Matt Hancock gives details of UK’s ‘mass vaccination programme’
Some started administering jabs in the afternoon while the majority will kick off today, with each aiming to complete a batch of 975 vaccines within three and a half days. Up to 200 further GP-led sites are expected to come on stream by the end of the week and roving teams are due to start visiting care homes. Gerry Hughes, 81, and wife Maureen, 84, were thought to be the first patients in England to receive the vaccine at a GP surgery. The couple, from Halesowen, West Midlands, have been married for more than 60 years and have three grandchildren.
They received their jabs together at the town’s Feldon Lane Surgery.
Maureen, a retired telephonist, said: “It means an awful lot. I can’t thank people enough who have made the vaccine possible.
“When you’ve been isolated for months, it’s great to see the product at the end – we’re just really excited.”
Brian Horne, 90, was the first person to be vaccinated at a GP surgery in Chalfont, Bucks, and was delighted when he got the call at the weekend.
He said: “I work part-time at my local church, organising lunches for other elderly people who live alone. Sadly, this has had to stop since coronavirus arrived and it is something that I deeply miss.
General practitioners around the country are joining mass vaccination efforts
“Now I have had the vaccine I hope my friends receive it so we can start to get back to seeing people again. Even at my age it is important to stay active and keep occupied, so I am hoping today is a first step back to normal life.”
Dr Nikki Kanani, NHS director of primary care, said that preparing for the rollout had been “a real rollercoaster”.
She said: “Many of my colleagues have been working all hours through the Covid pandemic and now to finally be in a position to offer a vaccination to our community is incredibly powerful.
“As a GP I’m really quite blown away.”
GP practices are working together in local groups known as primary care networks (PCNs) to open the clinics.
However, reports suggested some had experienced delays in receiving the vaccine. One GP in Gillingham, Kent, said she had been forced to cancel 80 appointments after a delivery was delayed.
She tweeted: “It’s so sad, they’d booked taxis/families taken time off work. I even had a patient’s relative reschedule chemotherapy to be able to
Other practices were reluctant to join the programme due to workload concerns and complex requirements, such as needing to observe patients for 15 minutes after the jab.
Professor Martin Marshall, chair of the Royal College of GPs, said around 100 of England’s 1,250 PCNs were joining initially to ensure the system runs smoothly based on the availability of the vaccine.
Maureen and Gerry Hughes were thought to be the first patients to receive the jab at a GP surgery
He said: “It’s likely that each group of practices that has come together will be delivering nearly a thousand vaccines over a three-day period to start off with and then we’ll see what other supplies come our way.”

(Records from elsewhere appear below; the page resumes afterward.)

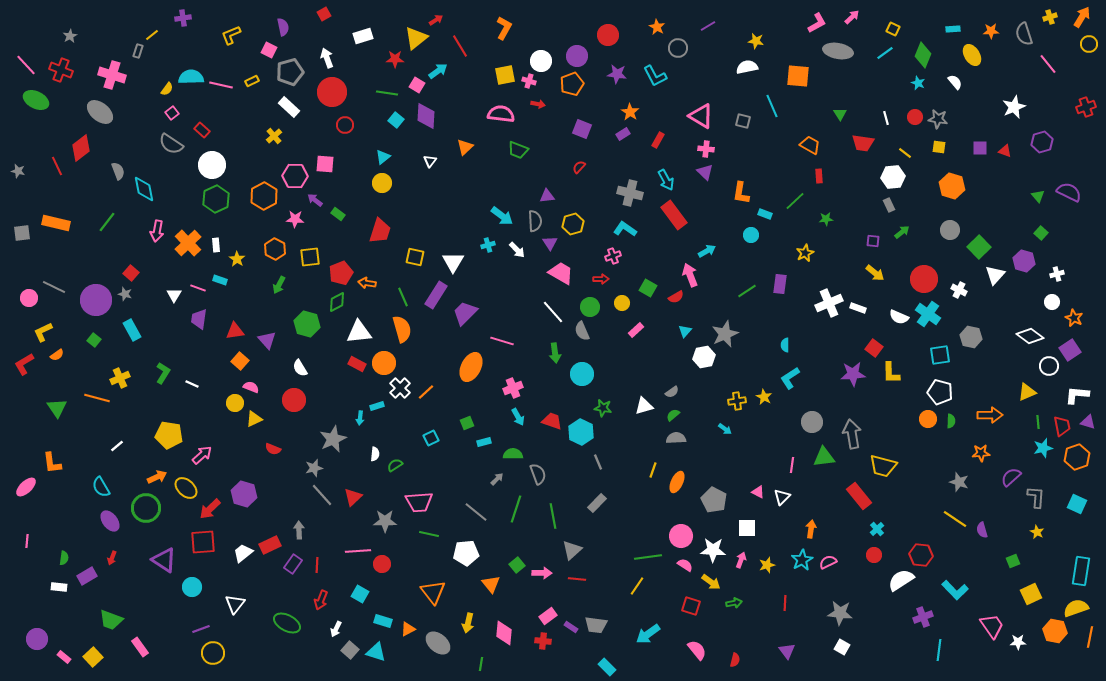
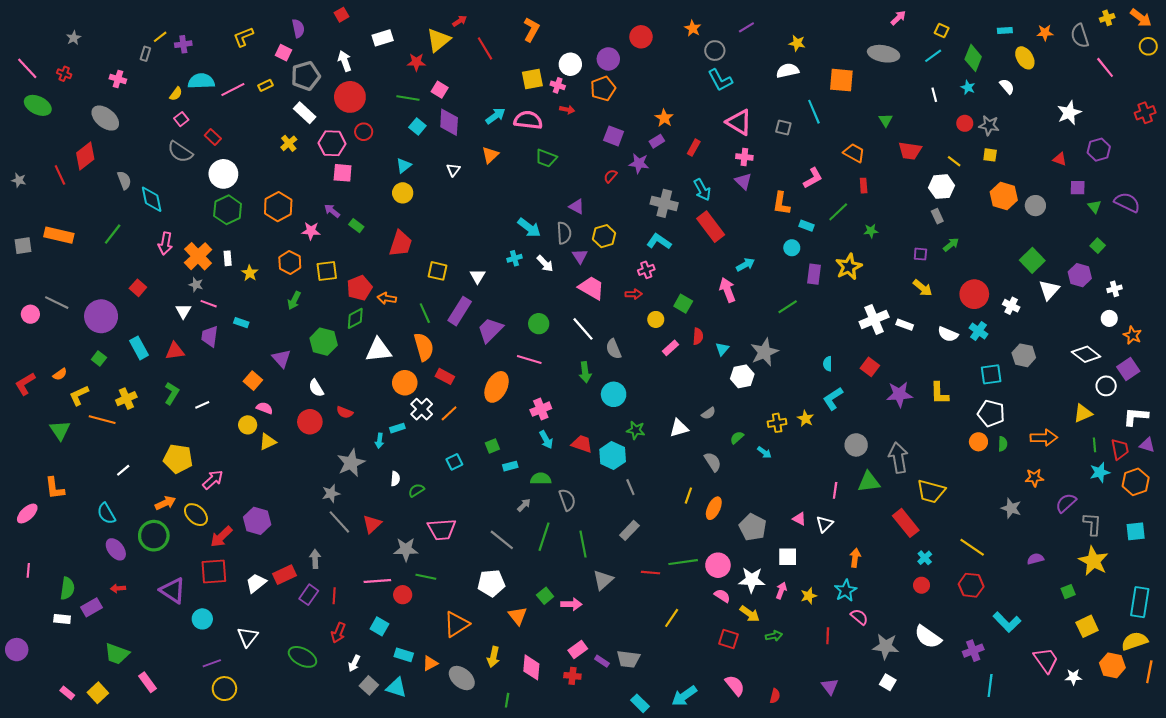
orange arrow: (1082, 17) -> (1141, 18), turned 95
purple cross: (183, 18) -> (183, 44), moved
pink L-shape: (817, 23) -> (813, 178), moved
red cross: (61, 70) -> (64, 74), size x0.6
cyan arrow: (438, 71) -> (495, 116), moved
purple star: (617, 74) -> (639, 163), moved
pink cross: (112, 75) -> (118, 79), size x0.6
cyan L-shape: (655, 76) -> (720, 80), moved
pink line: (221, 85) -> (233, 90), turned -40
white line: (886, 118) -> (934, 95), moved
purple square: (980, 148) -> (1078, 188), moved
pink hexagon: (295, 176) -> (332, 143), moved
purple triangle: (547, 196) -> (577, 207), turned 35
gray circle: (950, 230) -> (1035, 206), moved
yellow star: (805, 253) -> (849, 267), size x1.4
white triangle: (453, 262) -> (478, 276), size x0.7
cyan rectangle: (220, 280) -> (241, 323), moved
purple rectangle: (780, 284) -> (814, 274), moved
gray star: (125, 294) -> (196, 285), moved
red semicircle: (676, 297) -> (698, 336), moved, turned -56
green circle: (590, 307) -> (539, 324), moved
cyan cross: (928, 314) -> (978, 331), size x0.7
red triangle: (235, 331) -> (175, 351), moved
yellow L-shape: (43, 332) -> (79, 395), moved
red square: (874, 348) -> (870, 367), moved
red rectangle: (357, 364) -> (445, 376), moved
white line: (192, 384) -> (202, 405), turned -48
green semicircle: (673, 415) -> (737, 438), moved
gray semicircle: (676, 438) -> (713, 462), turned 60
red semicircle: (273, 449) -> (345, 412), moved
cyan square: (1077, 504) -> (1136, 531), turned -30
yellow line: (955, 519) -> (972, 547), moved
purple semicircle: (982, 530) -> (1035, 559), turned 91
yellow star: (1037, 532) -> (1093, 561), size x2.0
green line: (429, 534) -> (426, 577), moved
green line: (648, 557) -> (683, 562), moved
green semicircle: (64, 558) -> (67, 588), size x1.5
red arrow: (112, 558) -> (118, 588), turned 64
pink semicircle: (828, 562) -> (859, 617), moved, turned 66
red line: (577, 579) -> (650, 573), moved
white semicircle: (901, 580) -> (928, 637), moved, turned -112
orange triangle: (433, 592) -> (456, 624), turned 36
cyan arrow: (648, 634) -> (684, 696), moved
purple circle: (37, 639) -> (17, 650), moved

The Pfizer/BioNTech vaccine can only be kept in a standard fridge for a short time and practices are being asked to deliver each batch of 975 doses within three and a half days.
Prof Marshall said: “The challenge with the Pfizer vaccine is that it needs to be stored at minus 70C and then moved into community settings, diluted with saline and then drawn up and injected into people who are eligible.
“So it’s quite a complicated vaccine to deliver. But we are confident, with the experience that general practice has of delivering mass vaccination programmes – the flu programme and the childhood programme – that we have the resources to do it.”
NHS England has said care home residents will also start receiving the vaccine later this week after experts finalise a process to divide and transport batches.
Annie Innes, 90, yesterday became the first resident to be vaccinated in a care home in Scotland, while people in care homes in North Wales will begin receiving the Covid-19 vaccine from tomorrow.
Meanwhile, experts issued fresh warnings about families and friends meeting for Christmas.
Professor Devi Sridhar, chair of global public health at Edinburgh University, warned that the virus “spreads like cigarette smoke” indoors.
She told ITV’s Good Morning Britain: “The three things I’d say to people is, first, we have a vaccine right around the corner with Pfizer already being rolled out, AstraZeneca on its way.
GPs are aiming to complete a batch of 975 vaccines within three and a half days
“Within weeks people are going to be vaccinated and safe, who otherwise would be at risk.
“Secondly, NHS staff are exhausted, they are begging people to be cautious, to not get infected, because they’re the ones in the end who have to be showing up in hospital on Christmas Day, on Boxing Day and New Year’s and actually having to take care of everyone that comes through.
“And third, look at what happened in the US with American Thanksgiving [which caused a surge in Covid cases].”
Gabriel Scally, professor of public health at the University of Bristol and member of the Independent Sage health advisory group, also urged people to think about whether it was sensible to meet indoors, and warned: “No hugging.”